The topic came up at a White House news briefing on Monday. During a question-and-answer sessions with Homeland Security Adviser Tom Bossert,¬†CNN’s Jim Acosta pointed out that “the previous administration saw a connection between climate change and homeland security,” and asked whether the Trump administration sees that same link.

Bossert replied by saying that while “the causality is something outside my ability to analyze right now,” the administration does “continue to take seriously” climate change — at least to a point.

“I will tell you that we continue to take seriously the climate change — not the cause of it, but the things that we observe,” he said.

Bossert went on to claim that Trump is “committed” to “making sure that federal dollars aren’t used to rebuild things that will be in harm’s way later” — completely ignoring the fact that Trump’s actions last month¬†showed he was committed to the exact opposite.

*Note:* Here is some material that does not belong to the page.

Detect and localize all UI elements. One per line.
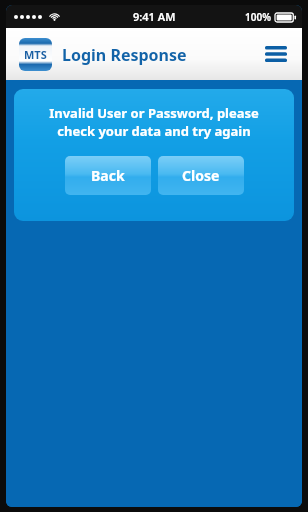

Later, White House Press Secretary Sarah Huckabee Sanders was asked whether the multiple recent “one in 500-year” storms have prompted Trump to reconsider pulling out of the Paris accord. Sanders responded by suggesting that now wasn’t the time to talk about climate change because the administration “is focused on the recovery and relief efforts.”

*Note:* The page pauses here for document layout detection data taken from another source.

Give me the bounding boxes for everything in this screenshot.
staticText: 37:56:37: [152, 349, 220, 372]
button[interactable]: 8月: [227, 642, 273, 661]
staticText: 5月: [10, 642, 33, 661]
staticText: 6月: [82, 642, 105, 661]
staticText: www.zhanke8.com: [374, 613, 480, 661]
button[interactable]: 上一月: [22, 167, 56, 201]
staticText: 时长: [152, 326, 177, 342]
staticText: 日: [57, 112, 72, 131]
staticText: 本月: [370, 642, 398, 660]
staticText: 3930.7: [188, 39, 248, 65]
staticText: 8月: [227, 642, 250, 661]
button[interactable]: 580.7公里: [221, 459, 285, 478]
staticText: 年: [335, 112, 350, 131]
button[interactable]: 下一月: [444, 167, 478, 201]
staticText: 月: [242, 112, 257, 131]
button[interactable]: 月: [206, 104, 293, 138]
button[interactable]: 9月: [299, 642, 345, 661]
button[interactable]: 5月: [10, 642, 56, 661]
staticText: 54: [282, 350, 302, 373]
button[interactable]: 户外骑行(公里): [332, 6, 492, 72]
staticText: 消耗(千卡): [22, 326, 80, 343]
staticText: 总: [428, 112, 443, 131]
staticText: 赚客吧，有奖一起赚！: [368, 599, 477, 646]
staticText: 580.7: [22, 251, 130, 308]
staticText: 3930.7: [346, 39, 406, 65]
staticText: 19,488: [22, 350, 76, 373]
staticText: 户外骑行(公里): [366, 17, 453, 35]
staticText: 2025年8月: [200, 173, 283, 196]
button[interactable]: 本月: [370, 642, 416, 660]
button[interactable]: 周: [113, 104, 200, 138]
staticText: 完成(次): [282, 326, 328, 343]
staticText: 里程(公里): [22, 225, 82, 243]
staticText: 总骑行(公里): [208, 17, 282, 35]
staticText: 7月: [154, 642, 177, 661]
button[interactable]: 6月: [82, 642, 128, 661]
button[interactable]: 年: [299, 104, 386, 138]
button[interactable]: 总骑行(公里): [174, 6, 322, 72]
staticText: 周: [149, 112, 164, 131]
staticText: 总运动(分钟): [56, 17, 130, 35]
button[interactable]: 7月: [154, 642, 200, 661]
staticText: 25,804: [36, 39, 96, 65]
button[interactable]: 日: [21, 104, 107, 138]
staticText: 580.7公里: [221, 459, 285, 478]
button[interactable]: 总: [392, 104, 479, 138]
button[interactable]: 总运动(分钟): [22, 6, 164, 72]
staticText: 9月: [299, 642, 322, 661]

NBC’s Hallie Jackson followed up by asking Sanders to clarify if Trump “believes human activity contributes to climate change.” Sanders indicated Trump still doesn’t accept climate science, saying Trump’s opinion hasn’t “changed over the last several weeks.”

“He’s addressed his opinion on that several times,” she added.

Trump recently appointed a climate science denier to run NASA, and his proposed budget includes deep cuts to the agencies tasked with helping coastal states prepare for future storms.